Samad-3: Gelişmiş veri aktarım teknolojisine sahip bu model, gündüz ve gece operasyonları için optik ve kızılötesi kameralarla donatıldı ve 1.500 kilometreye kadar uçuş menziline sahip.

Samad-4: 2021 yılında duyurulan bu model, keşif ve saldırı operasyonları arasında ikili görevler gerçekleştirebiliyor ve 2.000 kilometreye kadar menzile sahip.

WA’İD İHA’SI

Yemen ordusu ayrıca 2.500 kilometre menzile sahip olan Wa’id’i duyurdu. Bu İHA, İran’ın Şahid-136 insansız hava aracına benziyor ve kamikaze drone olarak çalışıyor. Hedefe ulaştığında kendini havaya uçurarak beş veya daha fazla insansız hava aracından oluşan dalgalar halinde bir tahribat meydana getiriyor.

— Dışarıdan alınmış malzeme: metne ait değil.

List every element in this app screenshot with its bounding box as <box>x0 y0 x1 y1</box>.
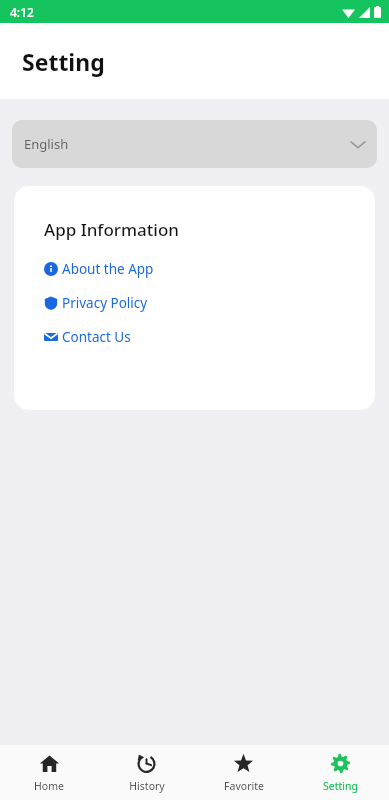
button[interactable]: About the App <box>44 258 154 279</box>
staticText: Setting <box>22 46 105 77</box>
button[interactable]: Setting <box>292 745 389 800</box>
button[interactable]: Favorite <box>195 745 292 800</box>
staticText: English <box>24 135 69 153</box>
button[interactable]: History <box>98 745 195 800</box>
button[interactable]: English <box>12 120 377 168</box>
staticText: History <box>129 779 165 793</box>
button[interactable]: Home <box>0 745 98 800</box>
button[interactable]: Contact Us <box>44 326 131 347</box>
staticText: Contact Us <box>62 328 131 346</box>
staticText: 4:12 <box>10 4 34 20</box>
button[interactable]: Privacy Policy <box>44 292 148 313</box>
staticText: About the App <box>62 260 154 278</box>
staticText: App Information <box>44 218 179 241</box>
staticText: Favorite <box>224 779 264 793</box>
staticText: Setting <box>323 779 358 793</box>
staticText: Home <box>34 779 64 793</box>
staticText: Privacy Policy <box>62 294 148 312</box>
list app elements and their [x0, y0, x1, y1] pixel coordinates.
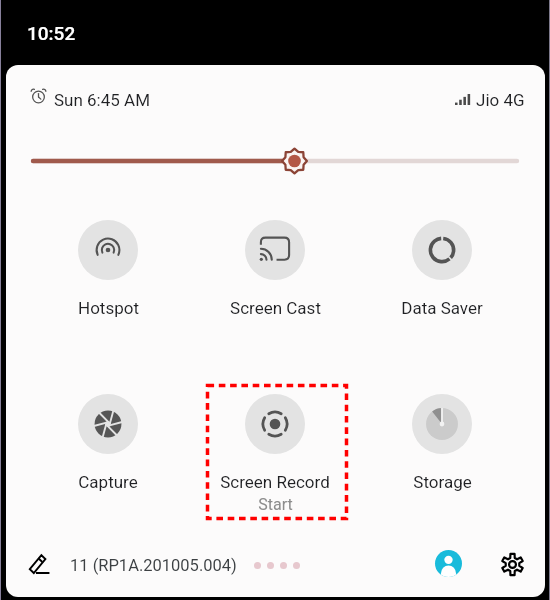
staticText: Screen Cast: [230, 298, 321, 318]
staticText: 11 (RP1A.201005.004): [70, 556, 237, 575]
staticText: Start: [258, 495, 293, 514]
button[interactable]: Settings: [501, 553, 524, 576]
staticText: Jio 4G: [476, 90, 525, 110]
button[interactable]: Account: [435, 550, 462, 577]
staticText: Hotspot: [78, 298, 139, 318]
button[interactable]: Capture: [28, 394, 188, 492]
button[interactable]: Data Saver: [362, 220, 522, 318]
staticText: Capture: [78, 472, 138, 492]
staticText: Data Saver: [401, 298, 483, 318]
button[interactable]: Screen Cast: [195, 220, 355, 318]
staticText: Sun 6:45 AM: [54, 90, 150, 110]
button[interactable]: Edit: [29, 554, 49, 574]
button[interactable]: Screen Record: [195, 394, 355, 514]
staticText: Screen Record: [220, 472, 330, 492]
staticText: 10:52: [27, 22, 76, 44]
staticText: Storage: [413, 472, 472, 492]
button[interactable]: Hotspot: [28, 220, 188, 318]
button[interactable]: Storage: [362, 394, 522, 492]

Yemen ordusu, İHA teknolojisini hızla geliştirmek için Teknoloji ve uzmanlık transferi yaptı, yerel üretime odaklandı ve tersine mühendislik denilen yöntemleri izledi. Yerel üretim, ithal bileşenleri birleştirmek ve İHA’nın belirli parçalarını üretmek için yerel yetenekleri geliştirmekteydi. Yemen ordusu bu sayede, uluslararası kısıtlamalara rağmen İHA cephaneliklerini koruyabildi. Ayrıca, İran’dan gelen teknolojiyi tersine mühendislikle kopyalayarak kendi İHA’larını üretiyorlar.

HUSİ TAKTİKLERİ

Husiler, insansız hava aracı savaş taktiklerinde oldukça sofistike yöntemler kullanıyor. Uzun menzilli saldırılar ve ortak operasyonlar, Husi programlarının iki ana özelliği. İHA’lar, hava savunma sistemlerini bozmak ve koordinatları bilinen hedeflere saldırmak için kullanılıyor. Ticari drone teknolojisinin artan mevcudiyeti ile Husiler, İHA savaşında daha da ilerlemeyi hedefliyor.

Danimarka’da Savaş Çalışmaları Profesörü James Rogers, 2022 yılında yayınlanan bir çalışmasında, Husilerin İHA’larla gerçekleştirdiği ortak saldırıların rakip savunmaları aşmayı hedeflediğini belirtiyor. Bu saldırılara karşı koymanın, Husilerin daha gelişmiş İHA’lara sahip olması ve bunları yeniden üretme yeteneklerinin artması ile çok zor hale geleceğini vurguluyor.

Husilerin başından beri drone savaşına odaklanmalarının en önemli nedenlerinden biri de bu. Ticari drone teknolojisinin, coğrafi konum belirleme sistemlerinin, drone konuşlandırma kontrol uygulamalarının ve ayarlanabilir frekans alıcı-vericilerinin artan mevcudiyeti ile gelişme fırsatlarının önü sonuna kadar açık.

Bu da savaş uçaklarının hava üstünlüğüne sayı ve teçhizat bakımından gelişmiş bir orduya karşı asimetrik bir savaşta giderek daha fazla meydan okuyan nispeten ucuz ve kolay elde edilebilir bir teknolojinin ithaline ve geliştirilmesine kapı açıyor.

İHA’YA YATIRIMIN AMACI

Husiler gibi gruplar için İHA’lara yatırım yapmanın amacı konvansiyonel orduların kabiliyetlerinden farklıdır; zira konvansiyonel ordular İHA’lara, hava kuvvetlerinin bir parçası olarak yatırım yaparken, Husiler için İHA’lar, hava kuvvetlerinin zirve noktasıdır ve bu nedenle mümkün olan her şekilde geliştirmek ve en etkili şekilde kullanmak için çalışırlar.

Rogers çalışmasında bunun sadece bir ilk adım olduğunu, drone sistemlerinin gün geçtikçe daha esnek ve otomatik hale geleceğini, bir başka ifadeyle otonom olacağını ve bir insan kontrolörden neredeyse tamamen bağımsız olarak çalışabileceğini belirtiyor. Rogers 2040 yılına kadar Husiler, Hizbullah ya da diğerleri gibi grupların Yapay zeka ve makine öğrenimi algoritmalarının potansiyel gelişimi göz önüne alındığında, Hizbullah veya diğerleri yürüyüşlerini otomatikleştirebilecek ve bu da “tam spektrumlu drone tehditlerine” kapı açacaktır; yani bu tür grupların sahip olduğu drone’lar sadece havadan değil, aynı zamanda karadan ve denizden de kullanılabilir olacaktır.